Increases in ED visits were largest for injury-related visits. There was also a large change in payer mix for dental visits, because dental ED visits are most prevalent among low-income, non-elderly adults on Medicaid. Out-of-pocket dental costs were reported as one of the more unaffordable types of care among the target population for Medicaid expansion under the ACA.

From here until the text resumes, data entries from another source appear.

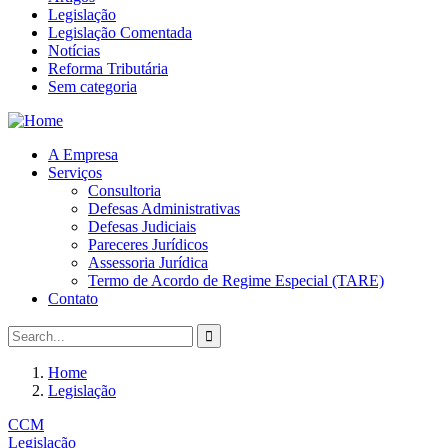
Legislação
Legislação Comentada
Notícias
Reforma Tributária
Sem categoria
A Empresa
Serviços
Consultoria
Defesas Administrativas
Defesas Judiciais
Pareceres Jurídicos
Assessoria Jurídica
Termo de Acordo de Regime Especial (TARE)
Contato
Home
Legislação
CCM
Legislação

Ari Friedman, MD, of Boston’s Beth Israel Deaconess Medical Center, wrote in an accompanying editorial that the increased ED visits in the expansion states “runs contrary to the prediction by many policymakers that by providing greater access to primary care, insurance expansion would break the decades-long trend of increasing ED volume.”
Friedman said there was scant evidence to support that prediction, but plenty of actual experience from states such as Oregon, which demonstrated that decreasing the cost of healthcare by providing for health insurance leads to an increase in care use of all kinds, be it in the ED or the primary care setting.
“More emergency department visits by Medicaid beneficiaries is neither clearly bad nor clearly good,” Friedman said. “Insurance increases access to care, including emergency department care. We need to move beyond the value judgments that have dominated so much study of emergency department utilization towards a more rational basis for how we structure unscheduled visits in the health system. If we want to meet patients’ care needs as patients themselves define them, the emergency department has a key role to play in a flexible system.”